15.03.1 Drugs used to treat osteoporosis
For the prevention of osteoporosis, and to prevent fractures, calcium supplements and vitamin D are used. For the treatment of osteoporosis, drugs that decrease the loss of bone (raloxifene, bisphosphonates, denosumab) or increase acquisition of bone (strontium, teriparatide).
Calcium supplements of 1,000/1,500 mg/day are recommended to prevent osteoporosis, and this is often combined with Vitamin D. Vitamin D is a mixture of cholecalciferol and ergocalciferol, hormones synthesized in skin requiring UV irradiation. Their primary active metabolite is calcitriol (1,25-dihydroxycholecalciferol). Calcitriol has a receptor-mediated role in calcium homeostasis whereby it facilitates the absorption of Ca2+ and phosphate from intestine, and decreases their excretion from kidney. The standard dose of cilcitriol is 400-600 IU for adults.
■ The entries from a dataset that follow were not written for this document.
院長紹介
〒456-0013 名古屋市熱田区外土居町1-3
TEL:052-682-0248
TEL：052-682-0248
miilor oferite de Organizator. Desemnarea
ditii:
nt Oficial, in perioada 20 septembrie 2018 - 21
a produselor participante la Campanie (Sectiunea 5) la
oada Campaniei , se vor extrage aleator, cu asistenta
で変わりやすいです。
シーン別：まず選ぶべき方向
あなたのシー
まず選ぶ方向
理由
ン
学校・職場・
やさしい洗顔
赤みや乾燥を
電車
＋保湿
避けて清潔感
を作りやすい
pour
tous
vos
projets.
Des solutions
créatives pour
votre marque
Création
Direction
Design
Hormone replacement therapy (HRT), which is a mixture of progesterone and oestrogens, or oestrogen were previously used in the treatment of osteoporosis. This seems like a rationale treatment, as the problem underlying osteoporosis is often low levels of oestrogens. However, there is some evidence that long-term treatment with HRT or oestrogens can increase the risk of breast and endometrial (uterine) cancer. Thus, these agents are no longer used long-term in osteoporosis.
Raloxifene is a partial agonist at oestrogen receptors. On bone, this decreases the reabsorption of bone, to help maintain bone density. Thus, raloxifene is used to prevent or treat postmenopausal osteoporosis. Raloxifene acts to antagonize the effects of oestrogens on oestrogen receptors in the breast and endometrium. Thus, raloxifene reduces the risk of breast cancer, and is used for this in women who are at high risk of breast cancer.
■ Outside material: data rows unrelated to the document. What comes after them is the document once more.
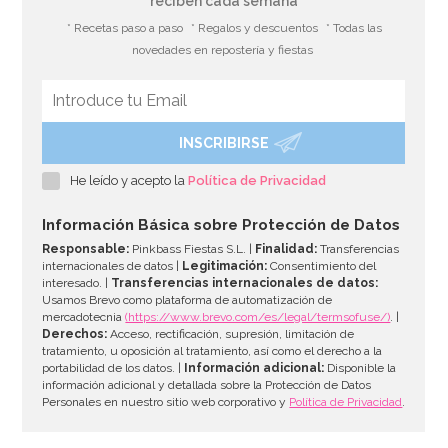
reciben cada semana
* Recetas paso a paso
* Regalos y descuentos
* Todas las
novedades en repostería y fiestas
INSCRIBIRSE
He leído y acepto la
Política de Privacidad
Información Básica sobre Protección de Datos
Responsable:
Pinkbass Fiestas S.L. |
Finalidad:
Transferencias
internacionales de datos |
Legitimación:
Consentimiento del
interesado. |
Transferencias internacionales de datos:
Usamos Brevo como plataforma de automatización de
mercadotecnia
(https://www.brevo.com/es/legal/termsofuse/)
. |
Derechos:
Acceso, rectificación, supresión, limitación de
tratamiento, u oposición al tratamiento, así como el derecho a la
portabilidad de los datos. |
Información adicional:
Disponible la
información adicional y detallada sobre la Protección de Datos
Personales en nuestro sitio web corporativo y
Política de Privacidad
.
Presently, the most commonly used agents to prevent and treat osteoporosis are the bisphosphonates, such as alendronate and zoledronic acid. The bisphosphonates inhibit the reabsorption of bone. They have long half-lives, so that alendronate is effective when administered once-weekly and zoledronic acid can be administered intravenously once a year in subjects with severe osteoporosis. Alendronate is used orally, but due to irritating the gastrointestinal tract, subjects need to remain upright for 30 minutes after taking. Bisphosphonates are also useful in the treatment of Paget’s disease, where there are enlarged and misshapen bones.
Strontium is similar in structure to calcium, and can substitute for calcium in bone formation. Thus, strontium increases bone mineral density and reduces the risk of fractures in subjects with osteoporosis.
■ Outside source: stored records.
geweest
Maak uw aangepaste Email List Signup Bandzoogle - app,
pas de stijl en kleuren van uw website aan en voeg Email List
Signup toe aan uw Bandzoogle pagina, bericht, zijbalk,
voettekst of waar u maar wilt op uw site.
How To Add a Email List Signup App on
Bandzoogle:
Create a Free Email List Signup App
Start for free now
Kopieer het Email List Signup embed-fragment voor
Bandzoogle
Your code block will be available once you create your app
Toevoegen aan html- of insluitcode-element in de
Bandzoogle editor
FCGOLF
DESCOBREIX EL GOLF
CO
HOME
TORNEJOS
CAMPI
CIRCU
Parathyroid hormone has a major role in calcium homeostasis. It increases calcium absorption from the gut, it increases calcium reabsorption from the kidney, and it stimulation of bone formation. Thus, it is not surprising that teriparatide, the active fragment of parathyroid hormone is used in the treatment of osteoporosis, especially when there is a high risk of fractures and other agents are unsuitable. Teriparatide is used subcutaneously. In order for teriparatide to be effective, calcium is needed. Thus, teriparatide is used in subjects who are also receiving calcium supplements and Vitamin D.
The newest agent available to treat osteoporosis is denosumab. Denosumab binds to the RANKL ligand, which is involved in bone reabsorption. By binding to the RANKL ligand, denosumab inhibits bone reabsorption. Denosumab only needs to given subcutaneously every 6 months to be effective in the treatment of postmenopausal osteoporosis.